A first embodiment of a slide mechanism 120 is slibably disposed in the channel 46 between the adjustable stop 100 and end 62. The slide mechanism 120 includes the slide piece 50, a spring clip 122 and first and second set screws 126, 128. The spring clip 122 is mounted to the slide piece 50 in a slot 124 and is held into place with the first set screw 126. The second set screw 128, oriented vertically, passes through the slide piece 50 through an opening 129 to contact the spring clip 122.
End blocks 130 enclose the ends of the channel 46. Set screws 132 pass through openings 134 in the end blocks 130 and apply pressure to the track 90 to hold the track in place. Openings, not visible, through the channel web 80, openings 136 through the end blocks 130, and openings 131 through the track 90 receive fasteners for securing the channel member 46 in the recess at the top edge 52 of the door 48 for a concealed track assembly installation. If the track assembly 42 is to be mounted on the surface 58 of the door 48, openings 140 for fasteners may be provided through the side walls 82 of the channel 46 resulting a surface mounted track assembly installation as shown in the embodiment of FIG. 2. Openings 142 may be provided in the end blocks 130 to accept the set screws 132 when the end blocks 130 are rotated ninety degrees for a surface mounted door holder.
With respect to the arm assembly 44, a cam pivot 150, which is a shouldered rivet, passes through an opening 152 at one end of the arm 64, then through a washer 154 and attaches to the slide piece 50, in an opening 155, and is spun riveted in place. At the other end of the arm 64, another cam pivot 156 extends through an opening 158 in the arm 64 and into an opening 160 in the mounting plate 66 where it attaches to the mounting plate 66. Smaller openings 162 in the mounting plate 66 are used to fasten the mounting plate 66 to the door frame 68.
FIGS. 4, 5, 6, and 7 show the door holder assembly 74 in a concealed installation and in a position that is not a hold-open position. The arm 64 is shown aligned with the channel 46 for illustration purposes.

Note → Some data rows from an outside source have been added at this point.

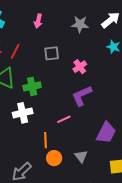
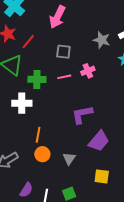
pink arrow: (38, 21) -> (57, 17), size x1.6
gray star: (80, 24) -> (102, 40), moved
purple L-shape: (82, 96) -> (82, 114), moved
pink line: (64, 119) -> (64, 77), moved

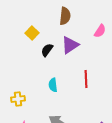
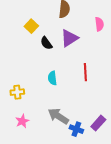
pink semicircle: (100, 31) -> (99, 24), turned -40
black semicircle: (47, 50) -> (46, 43), turned -72

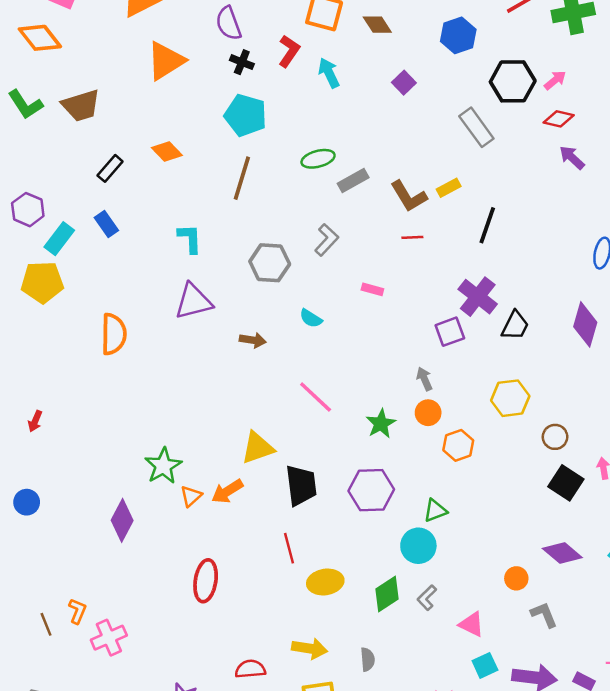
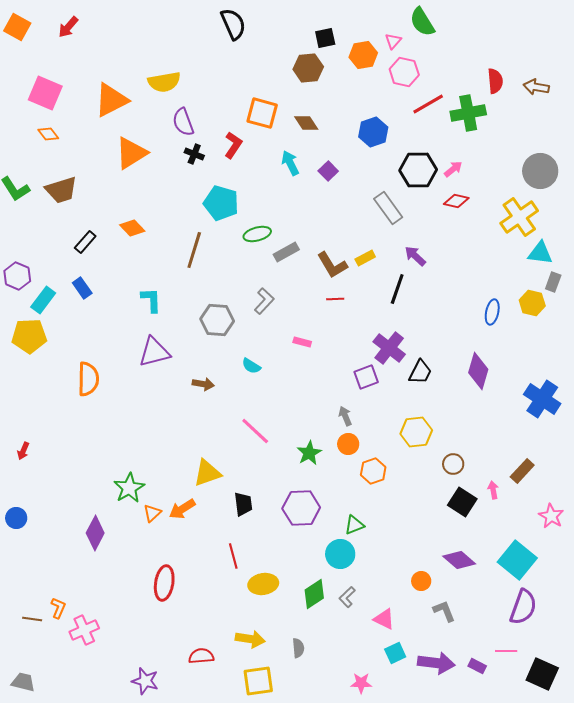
orange diamond: (40, 38) -> (48, 134), moved, size x0.6
cyan arrow: (329, 73) -> (290, 163), moved
cyan pentagon: (245, 115) -> (221, 203), moved
purple arrow: (572, 158) -> (415, 256), moved
black trapezoid: (301, 485) -> (243, 504), size x0.7
brown line: (46, 624) -> (32, 619), turned -60

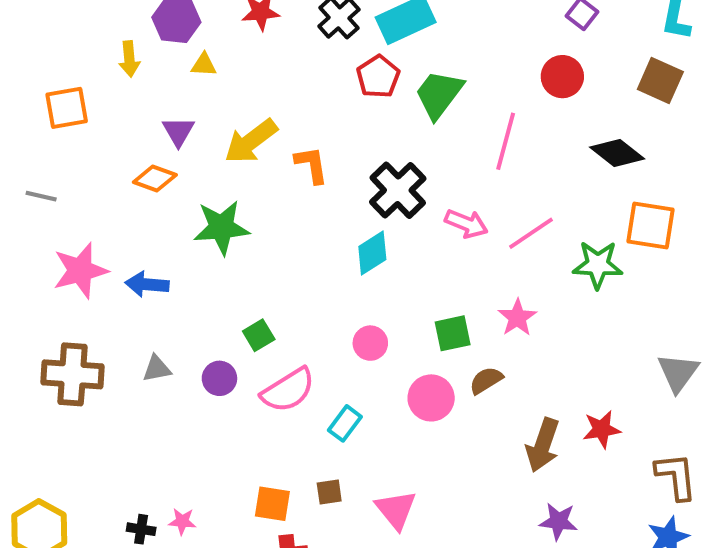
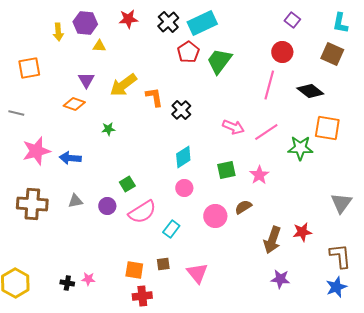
yellow arrow: (129, 59) -> (58, 32), moved
pink line: (506, 141) -> (269, 85), moved
black cross: (398, 190) -> (181, 110), moved, size x0.7
green star: (221, 227) -> (108, 129), size x0.5
cyan diamond: (372, 253) -> (183, 157), moved
green square: (453, 333) -> (226, 170), moved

The top plan view of FIG. 4 shows the arm 64, the channel member 46, the mounting plate 66, the end of the slide piece 50, the cam pivot 150 connected to the slide piece 50, the cam pivot 156 connected to the mounting plate 66, and the openings 160, 162 through the mounting plate 66. End blocks 130 are at each end of the channel member 46, with openings 134 through the end blocks 130 for set screws 132 to secure the end blocks 130 in place.
As shown in FIG. 5, the slidelock housing 94 is disposed in the channel member 46. Three components are mounted to the slidelock housing 94: the slidelock 96, the coil spring 106 and the lock clip 108. The slidelock 96 extends from the bottom of the housing 94 and is shown in a fixed position with its teeth 98 meshing with the teeth 92 of the track 90. The coil spring 106 is mounted to the right side of the housing 94 (as seen in FIG. 5) around a protrusion 95, and is uncompressed with a free end extending towards the slide piece 50. The left, bent end of the lock clip 108 is mounted to the housing 94 in a slot 110 in the slidelock housing 94. The position of the slidelock 96 determines the degree of opening of the door 48 at which the holder 40 engages. The slide piece 50 is also disposed in the channel member 46, and includes a slot 124 in which the right, bent end of the spring clip 122 (shown in FIGS. 6 and 7) is located. The slide piece 50 slides 164 relative to the channel 46 with the movement of the end of the arm 64 to which the slide piece 50 is mounted.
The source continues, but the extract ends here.